In this tutorial, you will learn how to install ELK Stack 8 on Ubuntu 24.04/22.04/20.04 systems.
Table of Contents
Installing ELK Stack on Ubuntu 24.04/22.04/20.04
Install Elastic 8 Repositories on Ubuntu
To ensure that you are installing the latest stable release version Elastic components, you need to install the Elastic repository on your system.
Thus, download and install the Elastic repository GPG signing key;
sudo apt update
sudo apt install gnupg2 apt-transport-https -y
wget -qO - https://artifacts.elastic.co/GPG-KEY-elasticsearch \
| sudo gpg --dearmor -o /etc/apt/trusted.gpg.d/elasticsearch-keyring.gpg
Install Elastic APT repository;
echo "deb https://artifacts.elastic.co/packages/8.x/apt stable main"| \
sudo tee /etc/apt/sources.list.d/elk-8.list
Update the package cache;
sudo apt update
Install Elasticsearch 8 on Ubuntu 24.04/22.04/20.04
You can install Elasticsearch 8 on Ubuntu by running the command below;
sudo apt install elasticsearch -y
As you might already know, Elastic Stack 8 comes with security enabled by default. This is evident by the Elasticsearch installation output. See example output below;
Setting up elasticsearch (8.12.2) ... --------------------------- Security autoconfiguration information ------------------------------ Authentication and authorization are enabled. TLS for the transport and HTTP layers is enabled and configured. The generated password for the elastic built-in superuser is : 0suaVvMm8cqBvtSDcqgE If this node should join an existing cluster, you can reconfigure this with '/usr/share/elasticsearch/bin/elasticsearch-reconfigure-node --enrollment-token' after creating an enrollment token on your existing cluster. You can complete the following actions at any time: Reset the password of the elastic built-in superuser with '/usr/share/elasticsearch/bin/elasticsearch-reset-password -u elastic'. Generate an enrollment token for Kibana instances with '/usr/share/elasticsearch/bin/elasticsearch-create-enrollment-token -s kibana'. Generate an enrollment token for Elasticsearch nodes with '/usr/share/elasticsearch/bin/elasticsearch-create-enrollment-token -s node'. ------------------------------------------------------------------------------------------------- ### NOT starting on installation, please execute the following statements to configure elasticsearch service to start automatically using systemd sudo systemctl daemon-reload sudo systemctl enable elasticsearch.service ### You can start elasticsearch service by executing sudo systemctl start elasticsearch.service
As you can see from the above;
- Authentication and authorization are enabled (password for elastic superadmin user is generated and printed to the output).

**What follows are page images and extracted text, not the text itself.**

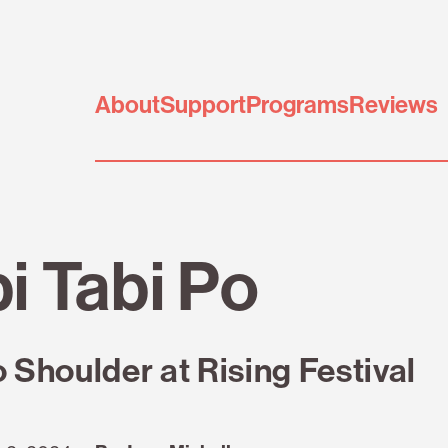
About
Support
Programs
Reviews
i Tabi Po
o Shoulder at Rising Festival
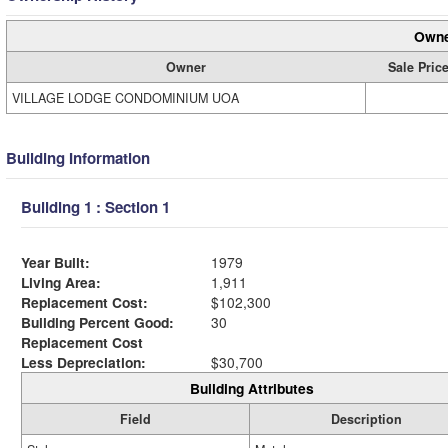
Owne
Owner
Sale Pric
VILLAGE LODGE CONDOMINIUM UOA
Building Information
Building 1 : Section 1
Year Built:
1979
Living Area:
1,911
Replacement Cost:
$102,300
Building Percent Good:
30
Replacement Cost
Less Depreciation:
$30,700
Building Attributes
Field
Description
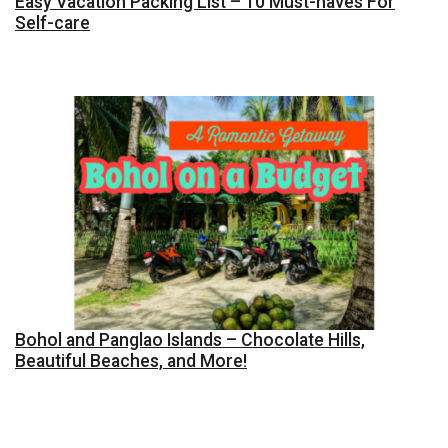
Easy Vacation Packing List – 10 Must-haves For
Self-care
Bohol and Panglao Islands – Chocolate Hills,
Beautiful Beaches, and More!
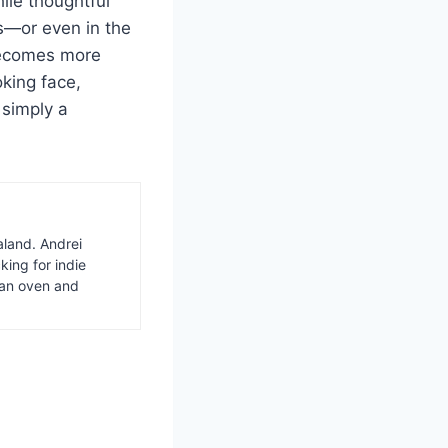
ile thoughtful
s—or even in the
becomes more
oking face,
 simply a
aland. Andrei
ing for indie
van oven and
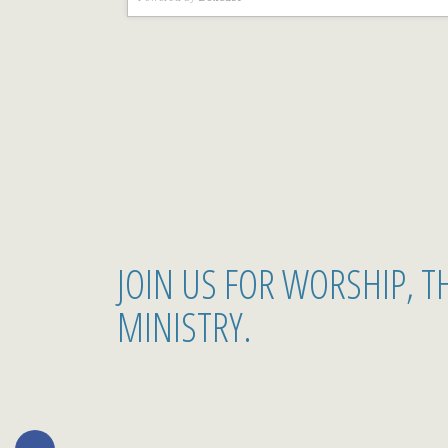
JOIN US FOR WORSHIP, 
MINISTRY.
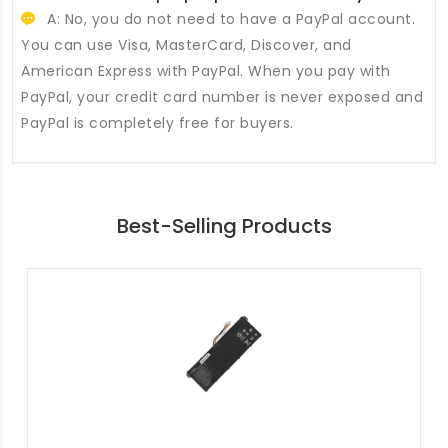
A: No, you do not need to have a PayPal account.
You can use Visa, MasterCard, Discover, and
American Express with PayPal. When you pay with
PayPal, your credit card number is never exposed and
PayPal is completely free for buyers.
Best-Selling Products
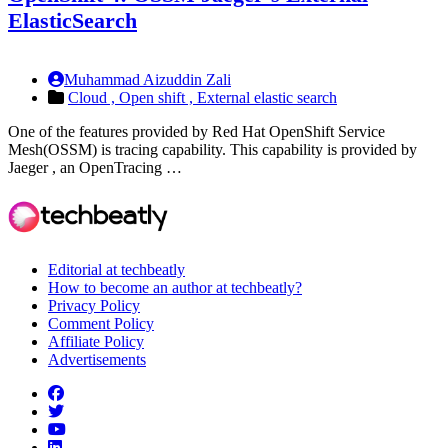
ElasticSearch
Muhammad Aizuddin Zali
Cloud ,
Open shift ,
External elastic search
One of the features provided by Red Hat OpenShift Service
Mesh(OSSM) is tracing capability. This capability is provided by
Jaeger , an OpenTracing …
Editorial at techbeatly
How to become an author at techbeatly?
Privacy Policy
Comment Policy
Affiliate Policy
Advertisements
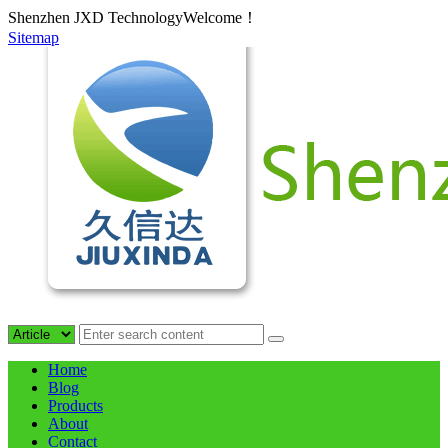
Shenzhen JXD TechnologyWelcome！
Sitemap
Home
Blog
Products
About
Contact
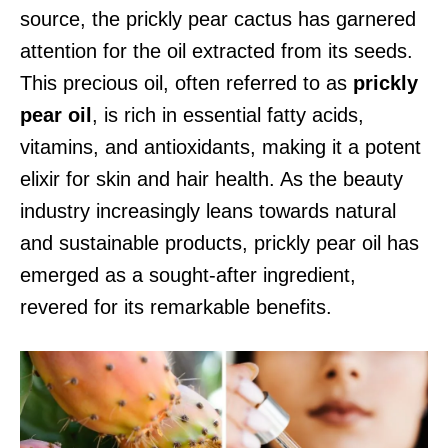
source, the prickly pear cactus has garnered
attention for the oil extracted from its seeds.
This precious oil, often referred to as
prickly
pear oil
, is rich in essential fatty acids,
vitamins, and antioxidants, making it a potent
elixir for skin and hair health. As the beauty
industry increasingly leans towards natural
and sustainable products, prickly pear oil has
emerged as a sought-after ingredient,
revered for its remarkable benefits.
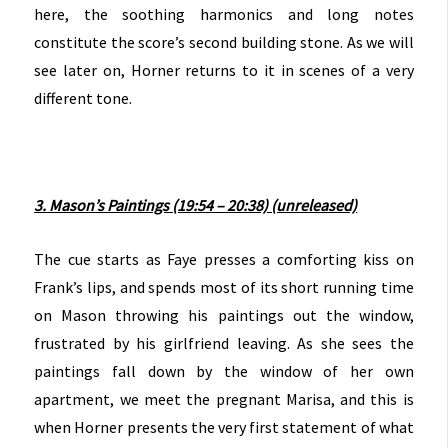
here, the soothing harmonics and long notes
constitute the score’s second building stone. As we will
see later on, Horner returns to it in scenes of a very
different tone.
3. Mason’s Paintings (19:54 – 20:38) (unreleased)
The cue starts as Faye presses a comforting kiss on
Frank’s lips, and spends most of its short running time
on Mason throwing his paintings out the window,
frustrated by his girlfriend leaving. As she sees the
paintings fall down by the window of her own
apartment, we meet the pregnant Marisa, and this is
when Horner presents the very first statement of what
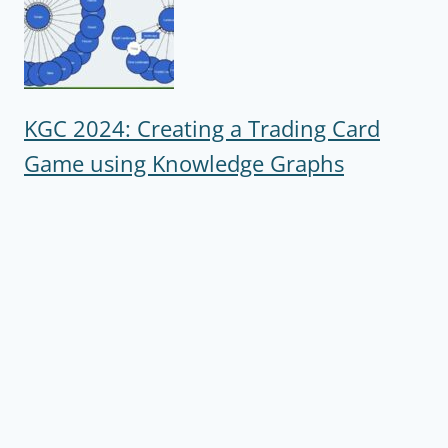
KGC 2024: Creating a Trading Card
Game using Knowledge Graphs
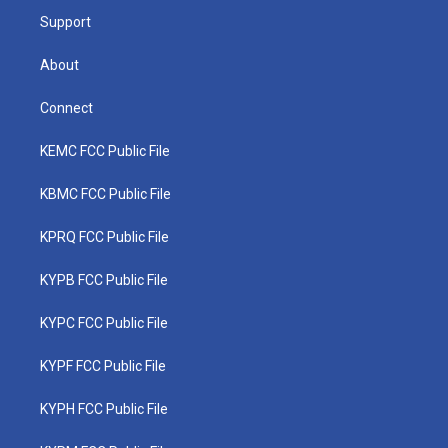
Support
About
Connect
KEMC FCC Public File
KBMC FCC Public File
KPRQ FCC Public File
KYPB FCC Public File
KYPC FCC Public File
KYPF FCC Public File
KYPH FCC Public File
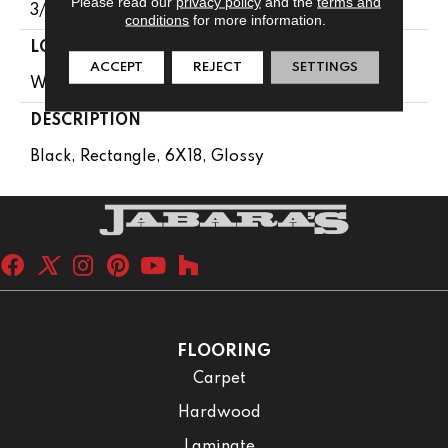
Please read our
privacy policy
and the
terms and
3/8
conditions
for more information.
LOOK
ACCEPT
REJECT
SETTINGS
Wall
DESCRIPTION
Black, Rectangle, 6X18, Glossy
FLOORING
Carpet
Hardwood
Laminate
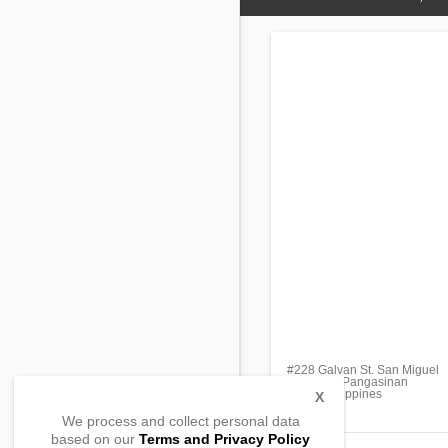
#228 Galvan St. San Miguel
Calasiao, Pangasinan
2418, Philippines
X
We process and collect personal data
based on our
Terms and Privacy Policy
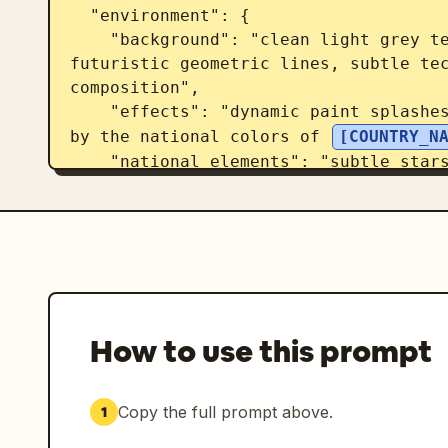
  "environment": {

    "background": "clean light grey textured sports poster canvas with 
futuristic geometric lines, subtle tec
composition",

    "effects": "dynamic paint splashes, energy streaks and particles inspired 
by the national colors of 
[COUNTRY_N
    "national_elements": "subtle stars, symbols and graphic motifs inspired 
by the country's identity",

    "atmosphere": "high-energy tournament anticipation"

  },

  "lighting": {

    "type": "dramatic cinematic lighting",

    "rim_light": "colored rim lighting matching the country's flag",

    "highlights": "glossy skin reflections and realistic sweat details",

How to use this prompt
    "contrast": "strong sports-poster contrast"

  },

  "composition": {

Copy the full prompt above.
1
    "camera_angle": "close-up side profile",
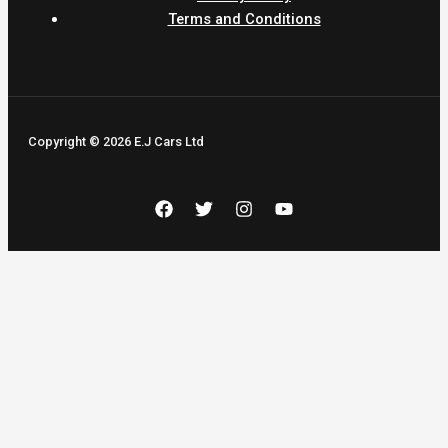
Terms and Conditions
Copyright © 2026 E.J Cars Ltd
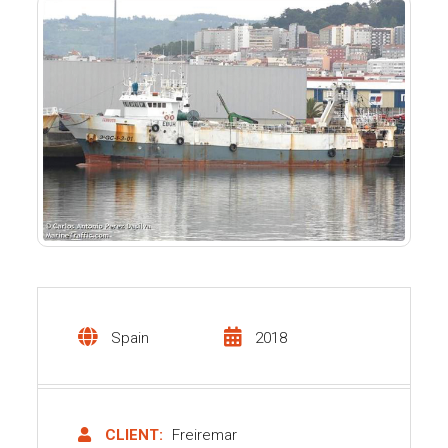
Spain
2018
CLIENT:
Freiremar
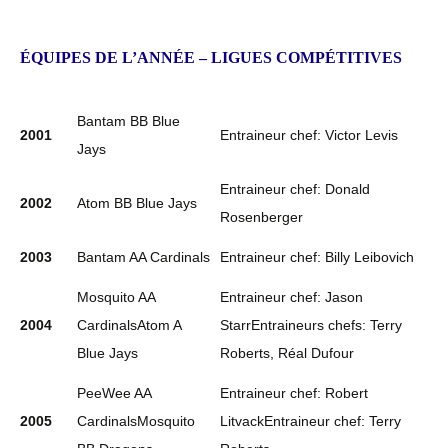
ÉQUIPES DE L’ANNÉE – LIGUES COMPÉTITIVES
Bantam BB Blue
2001
Entraineur chef: Victor Levis
Jays
Entraineur chef: Donald
2002
Atom BB Blue Jays
Rosenberger
2003
Bantam AA Cardinals
Entraineur chef: Billy Leibovich
Mosquito AA
Entraineur chef: Jason
2004
CardinalsAtom A
StarrEntraineurs chefs: Terry
Blue Jays
Roberts, Réal Dufour
PeeWee AA
Entraineur chef: Robert
2005
CardinalsMosquito
LitvackEntraineur chef: Terry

- TLS for the transport and HTTP layers is enabled and configured.
Configure Elasticsearch 8
By default, Elasticsearch configures itself as single-node cluster. So if you are running ELK stack on a single node, nothing much is needed for configurations.
In this tutorial, we are using ELK stack single node. We wont there delve into the cluster setup in this guide.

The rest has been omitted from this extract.